Many have said the 2012 Paralympics will be recognised as a turning point for how disability is seen by the Australian community and the world. For 11 days we watched Paralympic athletes competed in a myriad of sports and very quickly our minds turned from seeing their disability to recognising and celebrating their ability. It is fitting that this happened in England, the first country to give wheelchair athletes a platform to compete and to display their abilities.

From its humble beginnings of 16 injured service men and women who took part in archery back in 1948, the Paralympic movement has grown to what it is today. It is no longer the younger sibling of the juggernaut that is the Olympic Games; it is a professional competition of elite athletes. It is well and truly living up to its name, as these two movements now exist side by side as equals. So congratulations to the athletes, the coaches, the friends and extended community for a remarkable effort at the Paralympics, but also for opening all of Australia's eyes to the incredible abilities of our Paralympians and those who suffer disabilities more generally in our community, our society, Australia.

5:05 pm

Photo of Russell MathesonRussell Matheson (Macarthur, Liberal Party) Share this | | Hansard source

As with the members for Griffiths, Cowper and Swan, it is a great honour to stand here today to congratulate all members of the Australian Paralympic team. The team arrived home from London last week with a total of 85 medals, 32 of them gold. Their hard work and commitment to their sports certainly paid off, with the Australian team winning medals in nine of the 13 sports it competed in. This placed our team fifth overall in the medal tally, making it the most successful Paralympic team since the 2000 games. This is a fantastic achievement by all our athletes, who put on a great deal of training and made huge sacrifices to compete for their country at an international level.
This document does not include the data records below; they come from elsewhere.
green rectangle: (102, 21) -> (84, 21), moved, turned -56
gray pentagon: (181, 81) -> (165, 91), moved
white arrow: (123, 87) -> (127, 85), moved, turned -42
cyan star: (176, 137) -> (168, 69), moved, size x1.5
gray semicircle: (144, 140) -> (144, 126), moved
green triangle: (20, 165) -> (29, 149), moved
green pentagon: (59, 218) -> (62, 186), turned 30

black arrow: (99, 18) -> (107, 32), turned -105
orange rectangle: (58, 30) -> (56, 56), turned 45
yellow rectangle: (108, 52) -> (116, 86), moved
I would like to give a special mention to swimmer Jacqueline Freney, who won eight gold medals at the games. This was the most individual golds won by any athlete at the games, a fantastic achievement that I am sure she is very proud of. I also want to mention swimmer Matt Cowdrey, who became Australia's most successful Paralympian by winning five events in London, taking the number of Paralympic gold medals won throughout his career to 13. I am also pleased to say that our wheelchair rugby team won its first Paralympic gold medal ever, a great achievement by all players on the team and their coaches.
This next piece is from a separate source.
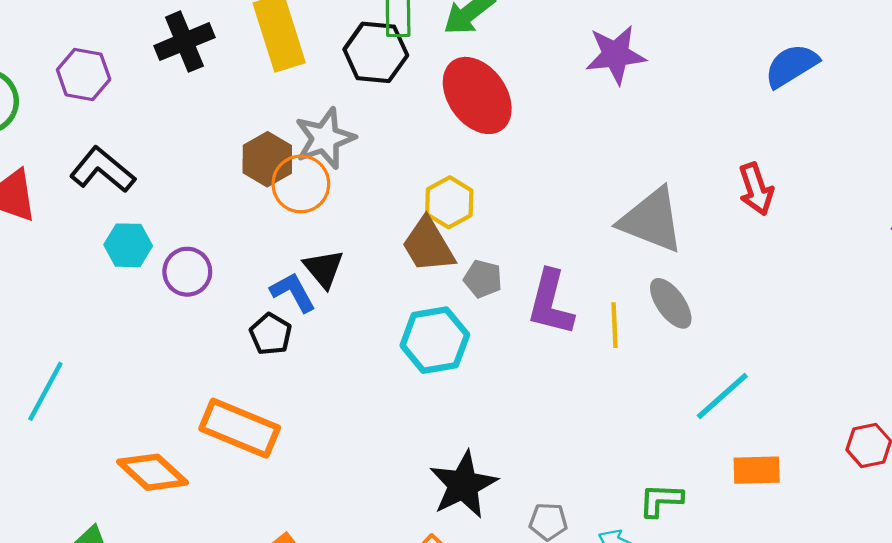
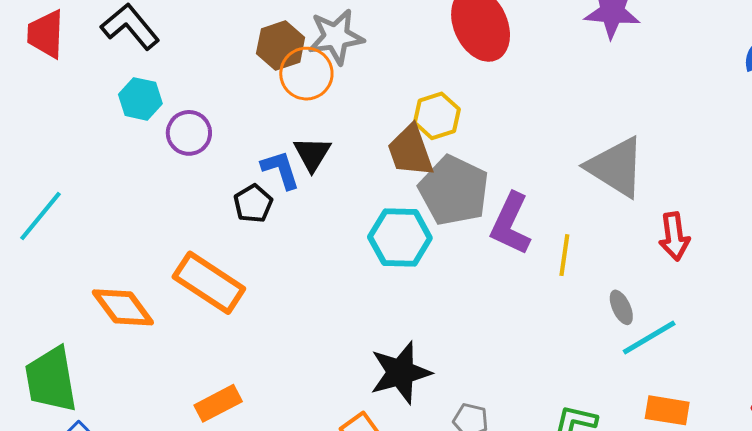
red arrow: (756, 189) -> (674, 236), moved
gray pentagon: (483, 279) -> (454, 191), size x2.0
gray ellipse: (671, 303) -> (621, 307), moved, size x0.7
The success of our Paralympic team in London is a great sign of the support available to our athletes here in Australia and a promising sign of things to come in the years ahead. I know there are many programs run across New South Wales to support young athletes living with a disability to help them develop into elite sporting champions. In my electorate the South West Sydney Academy of Sport supports the development of athletes living with a disability through its AWD program. The academy develops specialised programs for each athlete according to their individual requirements. These programs are also developed in conjunction with the New South Wales Department of Sport and Recreation, the Paralympic Committee and Macarthur Disability Services.
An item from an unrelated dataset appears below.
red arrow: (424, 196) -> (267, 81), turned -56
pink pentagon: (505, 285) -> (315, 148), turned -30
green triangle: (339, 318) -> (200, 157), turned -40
We are very lucky in Macarthur to have a local resident, Gerry Knights, working hard as Executive Director of the South West Sydney Academy of Sport. Gerry is also a sports ambassador for athletes with a disability for all New South Wales regional academies of sport. This means he has strong links with the Paralympic Committee, the New South Wales Institute of Sport and the Department of Sport and Recreation, all great organisations which give so much support to our developing athletes. As part of the academy's AWD program, coaching and support staff members are welcome to take part in the program to continue supporting their athlete and to help enhance the athlete's current training program. Coaches can also join the academy through the coaching education program, which gives them many opportunities for ongoing personal development. The AWD program is open to both individual and team athletes and their coaches. Once an individual program is set up, the athlete is given up-to-date coaching resources, sports education programs, expert coaching advice and the opportunity to participate in all South West Sydney Academy of Sport functions. The academy is currently looking for its next intake of athletes with a disability for the 2012-13 program.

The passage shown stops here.